Reduction formulas with pi. Formulas for reducing trigonometric functions
How to remember formulas for reducing trigonometric functions? It's easy if you use an association. This association was not invented by me. As already mentioned, a good association should “catch”, that is, evoke vivid emotions. I cannot call the emotions caused by this association positive. But it gives a result - it allows you to remember reduction formulas, which means it has the right to exist. After all, if you don't like it, you don't have to use it, right?
The reduction formulas have the form: sin(πn/2±α), cos(πn/2±α), tg(πn/2±α), ctg(πn/2±α). Remember that +α gives counterclockwise movement, - α gives clockwise movement.

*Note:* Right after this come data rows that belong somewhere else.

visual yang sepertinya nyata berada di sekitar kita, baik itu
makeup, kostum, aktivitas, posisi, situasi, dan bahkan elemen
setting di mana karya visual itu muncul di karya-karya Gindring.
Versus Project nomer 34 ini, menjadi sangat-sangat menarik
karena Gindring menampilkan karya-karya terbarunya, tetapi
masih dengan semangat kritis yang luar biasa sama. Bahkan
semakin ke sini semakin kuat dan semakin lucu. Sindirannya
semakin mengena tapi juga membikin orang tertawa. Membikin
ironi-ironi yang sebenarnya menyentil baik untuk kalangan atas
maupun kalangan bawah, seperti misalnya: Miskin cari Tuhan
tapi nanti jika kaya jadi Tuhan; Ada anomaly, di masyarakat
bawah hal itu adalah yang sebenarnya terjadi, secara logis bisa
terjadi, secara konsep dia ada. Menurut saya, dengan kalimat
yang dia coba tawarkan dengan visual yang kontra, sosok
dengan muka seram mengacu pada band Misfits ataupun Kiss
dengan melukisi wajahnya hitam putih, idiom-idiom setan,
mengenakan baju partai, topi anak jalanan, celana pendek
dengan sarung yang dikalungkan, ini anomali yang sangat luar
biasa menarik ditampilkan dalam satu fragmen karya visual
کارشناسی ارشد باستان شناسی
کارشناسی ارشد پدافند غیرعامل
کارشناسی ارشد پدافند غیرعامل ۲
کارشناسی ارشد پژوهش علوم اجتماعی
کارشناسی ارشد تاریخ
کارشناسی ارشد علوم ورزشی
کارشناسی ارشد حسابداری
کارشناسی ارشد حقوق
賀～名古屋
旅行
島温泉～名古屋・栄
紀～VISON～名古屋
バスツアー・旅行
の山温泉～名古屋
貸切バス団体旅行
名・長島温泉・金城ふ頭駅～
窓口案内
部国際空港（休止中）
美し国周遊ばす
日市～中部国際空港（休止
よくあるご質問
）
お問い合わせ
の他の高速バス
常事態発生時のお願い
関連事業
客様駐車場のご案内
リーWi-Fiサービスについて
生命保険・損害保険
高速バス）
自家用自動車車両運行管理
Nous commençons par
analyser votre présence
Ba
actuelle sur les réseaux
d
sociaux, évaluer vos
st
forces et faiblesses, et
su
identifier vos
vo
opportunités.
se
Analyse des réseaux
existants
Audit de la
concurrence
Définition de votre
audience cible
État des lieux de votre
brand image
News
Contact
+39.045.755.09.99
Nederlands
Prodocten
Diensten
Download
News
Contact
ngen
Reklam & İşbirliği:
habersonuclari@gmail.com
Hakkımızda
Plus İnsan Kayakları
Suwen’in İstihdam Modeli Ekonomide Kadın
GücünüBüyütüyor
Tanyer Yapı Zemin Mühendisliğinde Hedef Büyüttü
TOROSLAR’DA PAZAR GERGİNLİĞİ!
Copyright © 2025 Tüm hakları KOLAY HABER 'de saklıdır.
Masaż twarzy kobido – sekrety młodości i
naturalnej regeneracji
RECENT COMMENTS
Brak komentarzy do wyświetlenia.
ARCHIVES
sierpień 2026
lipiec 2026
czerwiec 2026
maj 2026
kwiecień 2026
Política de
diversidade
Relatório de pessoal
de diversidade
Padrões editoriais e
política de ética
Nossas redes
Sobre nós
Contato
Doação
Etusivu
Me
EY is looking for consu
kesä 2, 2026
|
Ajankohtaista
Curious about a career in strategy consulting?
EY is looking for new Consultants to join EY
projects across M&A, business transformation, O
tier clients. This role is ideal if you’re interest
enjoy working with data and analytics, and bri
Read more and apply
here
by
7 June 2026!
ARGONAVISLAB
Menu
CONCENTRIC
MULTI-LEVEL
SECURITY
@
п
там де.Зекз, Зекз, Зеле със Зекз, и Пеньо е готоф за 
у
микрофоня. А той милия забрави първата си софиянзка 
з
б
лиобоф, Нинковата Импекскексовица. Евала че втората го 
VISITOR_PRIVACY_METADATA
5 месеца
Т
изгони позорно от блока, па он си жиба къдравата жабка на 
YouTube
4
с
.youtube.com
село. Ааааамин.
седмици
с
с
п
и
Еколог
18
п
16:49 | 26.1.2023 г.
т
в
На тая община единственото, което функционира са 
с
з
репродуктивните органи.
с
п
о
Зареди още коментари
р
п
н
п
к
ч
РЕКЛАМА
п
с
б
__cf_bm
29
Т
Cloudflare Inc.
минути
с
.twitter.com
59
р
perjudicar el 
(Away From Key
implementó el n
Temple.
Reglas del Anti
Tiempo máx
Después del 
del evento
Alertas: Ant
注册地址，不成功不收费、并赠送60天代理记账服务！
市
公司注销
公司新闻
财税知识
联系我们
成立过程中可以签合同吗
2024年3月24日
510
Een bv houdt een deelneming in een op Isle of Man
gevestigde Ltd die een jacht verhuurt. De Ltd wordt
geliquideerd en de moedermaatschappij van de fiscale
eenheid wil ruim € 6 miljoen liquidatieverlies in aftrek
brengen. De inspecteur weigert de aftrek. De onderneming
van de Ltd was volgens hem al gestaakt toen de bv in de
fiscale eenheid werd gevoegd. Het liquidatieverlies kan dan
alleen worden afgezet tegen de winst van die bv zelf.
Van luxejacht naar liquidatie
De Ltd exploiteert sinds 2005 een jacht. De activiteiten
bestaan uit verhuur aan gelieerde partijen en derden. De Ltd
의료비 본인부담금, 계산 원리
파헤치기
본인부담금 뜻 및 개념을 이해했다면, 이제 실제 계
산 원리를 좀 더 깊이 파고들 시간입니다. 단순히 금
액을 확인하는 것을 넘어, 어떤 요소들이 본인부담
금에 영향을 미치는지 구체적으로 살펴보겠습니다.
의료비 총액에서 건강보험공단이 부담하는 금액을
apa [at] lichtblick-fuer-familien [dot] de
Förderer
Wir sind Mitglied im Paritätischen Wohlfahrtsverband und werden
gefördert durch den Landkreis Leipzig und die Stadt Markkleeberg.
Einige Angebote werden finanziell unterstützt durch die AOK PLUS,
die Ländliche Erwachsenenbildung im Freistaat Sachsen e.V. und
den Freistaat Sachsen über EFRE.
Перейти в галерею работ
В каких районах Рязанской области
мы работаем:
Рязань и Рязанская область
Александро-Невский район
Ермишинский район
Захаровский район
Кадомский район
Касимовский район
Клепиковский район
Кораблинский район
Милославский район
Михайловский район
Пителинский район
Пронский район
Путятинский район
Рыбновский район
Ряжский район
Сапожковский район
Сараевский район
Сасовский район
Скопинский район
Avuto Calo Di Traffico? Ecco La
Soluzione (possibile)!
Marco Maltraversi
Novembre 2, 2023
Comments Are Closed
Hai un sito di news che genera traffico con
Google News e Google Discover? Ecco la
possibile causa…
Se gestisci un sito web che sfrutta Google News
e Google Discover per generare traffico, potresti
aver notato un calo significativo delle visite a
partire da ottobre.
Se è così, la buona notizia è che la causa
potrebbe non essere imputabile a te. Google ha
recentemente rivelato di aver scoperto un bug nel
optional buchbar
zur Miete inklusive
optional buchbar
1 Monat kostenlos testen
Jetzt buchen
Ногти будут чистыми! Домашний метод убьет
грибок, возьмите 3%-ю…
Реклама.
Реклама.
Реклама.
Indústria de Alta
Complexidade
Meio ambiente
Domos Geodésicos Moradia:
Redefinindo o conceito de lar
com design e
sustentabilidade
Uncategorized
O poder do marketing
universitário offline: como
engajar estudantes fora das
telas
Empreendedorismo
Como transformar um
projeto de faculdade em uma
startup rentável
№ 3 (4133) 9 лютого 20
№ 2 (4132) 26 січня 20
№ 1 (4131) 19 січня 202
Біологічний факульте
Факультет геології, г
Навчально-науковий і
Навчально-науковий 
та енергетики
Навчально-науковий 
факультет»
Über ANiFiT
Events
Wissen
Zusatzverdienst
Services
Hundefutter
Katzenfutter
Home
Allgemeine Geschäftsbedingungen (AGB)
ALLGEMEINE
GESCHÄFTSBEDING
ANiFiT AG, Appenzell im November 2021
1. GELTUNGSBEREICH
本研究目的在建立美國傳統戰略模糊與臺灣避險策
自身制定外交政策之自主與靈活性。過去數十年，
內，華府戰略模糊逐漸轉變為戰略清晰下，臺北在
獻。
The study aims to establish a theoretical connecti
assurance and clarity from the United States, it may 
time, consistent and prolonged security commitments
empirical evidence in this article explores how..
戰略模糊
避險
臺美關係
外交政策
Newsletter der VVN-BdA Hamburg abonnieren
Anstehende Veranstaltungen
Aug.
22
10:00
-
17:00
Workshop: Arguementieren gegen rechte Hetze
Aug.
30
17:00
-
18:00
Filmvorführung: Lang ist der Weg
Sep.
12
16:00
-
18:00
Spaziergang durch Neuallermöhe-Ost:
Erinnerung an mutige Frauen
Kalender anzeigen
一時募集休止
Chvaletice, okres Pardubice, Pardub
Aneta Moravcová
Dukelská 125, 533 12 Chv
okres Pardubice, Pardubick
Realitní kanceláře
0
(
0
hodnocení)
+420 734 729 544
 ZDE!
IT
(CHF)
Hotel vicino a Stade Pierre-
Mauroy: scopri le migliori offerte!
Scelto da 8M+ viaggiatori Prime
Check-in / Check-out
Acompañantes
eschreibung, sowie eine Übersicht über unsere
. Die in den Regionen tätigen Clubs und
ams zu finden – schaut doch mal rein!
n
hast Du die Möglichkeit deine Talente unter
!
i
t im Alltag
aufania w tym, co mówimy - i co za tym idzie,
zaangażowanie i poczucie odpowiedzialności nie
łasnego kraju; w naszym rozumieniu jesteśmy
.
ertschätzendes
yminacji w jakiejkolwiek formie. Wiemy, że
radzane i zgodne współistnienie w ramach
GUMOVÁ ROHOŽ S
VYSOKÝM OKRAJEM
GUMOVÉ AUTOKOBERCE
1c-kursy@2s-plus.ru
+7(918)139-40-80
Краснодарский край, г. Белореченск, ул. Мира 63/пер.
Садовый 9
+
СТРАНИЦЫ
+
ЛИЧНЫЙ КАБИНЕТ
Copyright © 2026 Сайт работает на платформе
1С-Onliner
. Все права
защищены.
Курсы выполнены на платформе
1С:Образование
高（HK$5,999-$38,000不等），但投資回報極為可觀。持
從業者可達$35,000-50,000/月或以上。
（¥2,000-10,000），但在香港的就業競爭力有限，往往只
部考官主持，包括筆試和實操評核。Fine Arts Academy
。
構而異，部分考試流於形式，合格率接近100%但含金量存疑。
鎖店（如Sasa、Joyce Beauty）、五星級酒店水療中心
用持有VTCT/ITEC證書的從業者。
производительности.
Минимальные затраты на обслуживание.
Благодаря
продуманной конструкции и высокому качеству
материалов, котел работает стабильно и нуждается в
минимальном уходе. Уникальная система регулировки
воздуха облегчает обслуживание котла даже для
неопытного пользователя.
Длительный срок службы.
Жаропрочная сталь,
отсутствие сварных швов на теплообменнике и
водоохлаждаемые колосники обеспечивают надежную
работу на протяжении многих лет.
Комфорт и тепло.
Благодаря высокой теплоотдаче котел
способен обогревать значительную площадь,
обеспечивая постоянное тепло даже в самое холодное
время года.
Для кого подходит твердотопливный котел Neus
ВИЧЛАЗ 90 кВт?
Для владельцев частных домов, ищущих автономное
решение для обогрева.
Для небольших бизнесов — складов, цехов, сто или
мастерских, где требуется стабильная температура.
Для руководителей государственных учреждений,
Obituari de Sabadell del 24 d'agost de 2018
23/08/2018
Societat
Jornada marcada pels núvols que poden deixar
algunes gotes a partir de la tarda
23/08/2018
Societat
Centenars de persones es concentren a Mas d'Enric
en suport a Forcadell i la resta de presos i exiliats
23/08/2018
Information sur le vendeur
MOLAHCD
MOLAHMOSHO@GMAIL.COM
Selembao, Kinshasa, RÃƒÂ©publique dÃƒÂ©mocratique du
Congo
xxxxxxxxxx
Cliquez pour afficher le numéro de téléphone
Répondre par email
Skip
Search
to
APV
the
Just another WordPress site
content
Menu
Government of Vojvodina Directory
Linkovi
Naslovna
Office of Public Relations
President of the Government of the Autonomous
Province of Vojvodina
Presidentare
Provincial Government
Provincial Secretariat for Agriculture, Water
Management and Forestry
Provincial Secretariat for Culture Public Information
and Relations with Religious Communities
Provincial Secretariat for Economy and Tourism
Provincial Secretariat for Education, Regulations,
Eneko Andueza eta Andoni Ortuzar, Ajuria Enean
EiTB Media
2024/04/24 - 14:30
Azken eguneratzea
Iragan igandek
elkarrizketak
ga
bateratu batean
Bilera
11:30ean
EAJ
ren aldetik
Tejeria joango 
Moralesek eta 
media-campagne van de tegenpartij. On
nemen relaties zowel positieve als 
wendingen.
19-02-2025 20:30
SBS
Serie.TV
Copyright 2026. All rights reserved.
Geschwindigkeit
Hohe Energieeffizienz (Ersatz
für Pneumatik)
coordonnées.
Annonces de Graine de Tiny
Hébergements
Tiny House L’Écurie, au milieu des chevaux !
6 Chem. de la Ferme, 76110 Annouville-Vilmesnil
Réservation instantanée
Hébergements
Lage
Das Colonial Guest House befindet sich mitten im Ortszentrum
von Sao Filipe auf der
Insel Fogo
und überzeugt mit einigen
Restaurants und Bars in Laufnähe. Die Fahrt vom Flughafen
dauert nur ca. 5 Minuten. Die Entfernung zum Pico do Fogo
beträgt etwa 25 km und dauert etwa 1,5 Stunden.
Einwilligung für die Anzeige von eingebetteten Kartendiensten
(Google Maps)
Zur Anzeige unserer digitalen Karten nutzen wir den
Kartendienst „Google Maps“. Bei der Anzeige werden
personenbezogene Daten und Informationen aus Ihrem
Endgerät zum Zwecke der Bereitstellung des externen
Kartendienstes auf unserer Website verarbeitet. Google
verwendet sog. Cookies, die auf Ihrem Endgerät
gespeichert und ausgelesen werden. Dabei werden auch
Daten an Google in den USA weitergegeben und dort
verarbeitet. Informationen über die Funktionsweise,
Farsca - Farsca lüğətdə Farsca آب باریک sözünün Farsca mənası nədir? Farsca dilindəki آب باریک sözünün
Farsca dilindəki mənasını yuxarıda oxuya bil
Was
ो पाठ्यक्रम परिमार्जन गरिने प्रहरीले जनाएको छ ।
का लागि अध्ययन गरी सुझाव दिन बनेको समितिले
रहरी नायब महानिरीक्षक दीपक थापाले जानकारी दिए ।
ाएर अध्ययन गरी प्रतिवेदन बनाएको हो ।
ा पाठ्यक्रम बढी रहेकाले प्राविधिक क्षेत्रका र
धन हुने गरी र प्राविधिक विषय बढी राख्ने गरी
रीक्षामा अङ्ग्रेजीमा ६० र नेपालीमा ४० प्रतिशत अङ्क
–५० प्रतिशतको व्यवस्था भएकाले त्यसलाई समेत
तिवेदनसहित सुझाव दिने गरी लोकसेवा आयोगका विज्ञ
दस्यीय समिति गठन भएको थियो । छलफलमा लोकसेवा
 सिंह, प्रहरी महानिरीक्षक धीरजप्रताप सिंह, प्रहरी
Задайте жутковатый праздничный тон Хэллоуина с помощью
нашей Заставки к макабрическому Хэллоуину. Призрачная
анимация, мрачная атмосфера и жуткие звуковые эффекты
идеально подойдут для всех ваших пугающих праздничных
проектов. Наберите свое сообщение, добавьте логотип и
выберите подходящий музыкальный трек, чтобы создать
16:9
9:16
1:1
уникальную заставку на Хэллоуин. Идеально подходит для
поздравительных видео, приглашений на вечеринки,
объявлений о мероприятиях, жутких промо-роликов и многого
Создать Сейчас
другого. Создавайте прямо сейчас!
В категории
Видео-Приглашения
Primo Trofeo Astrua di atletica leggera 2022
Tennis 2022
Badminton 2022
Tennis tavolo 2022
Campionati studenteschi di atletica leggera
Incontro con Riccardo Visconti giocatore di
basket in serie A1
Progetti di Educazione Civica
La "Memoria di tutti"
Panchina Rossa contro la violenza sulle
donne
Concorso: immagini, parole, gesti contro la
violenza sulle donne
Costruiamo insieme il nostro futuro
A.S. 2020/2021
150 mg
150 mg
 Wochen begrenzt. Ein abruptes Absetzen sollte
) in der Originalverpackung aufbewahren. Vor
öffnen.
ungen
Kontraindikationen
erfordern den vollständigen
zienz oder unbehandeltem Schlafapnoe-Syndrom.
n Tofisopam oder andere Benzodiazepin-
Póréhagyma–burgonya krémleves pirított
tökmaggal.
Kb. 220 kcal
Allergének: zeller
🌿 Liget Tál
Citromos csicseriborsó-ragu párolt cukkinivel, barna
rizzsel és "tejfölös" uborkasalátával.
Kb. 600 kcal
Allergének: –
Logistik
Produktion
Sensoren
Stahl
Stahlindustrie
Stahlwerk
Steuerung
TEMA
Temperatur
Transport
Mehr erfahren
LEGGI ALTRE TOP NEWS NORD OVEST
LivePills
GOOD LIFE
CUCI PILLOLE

To work with reduction formulas, you need two points:
1) put the sign that the initial function has (in textbooks they write: reducible. But in order not to get confused, it is better to call it initial), if we consider α to be the angle of the first quarter, that is, small.
2) Horizontal diameter - π±α, 2π±α, 3π±α... - in general, when there is no fraction, the name of the function does not change. Vertical π/2±α, 3π/2±α, 5π/2±α... - when there is a fraction, the name of the function changes: sine - to cosine, cosine - to sine, tangent - to cotangent and cotangent - to tangent. 
Now, actually, the association:
vertical diameter (there is a fraction) -
standing drunk. What will happen to him early?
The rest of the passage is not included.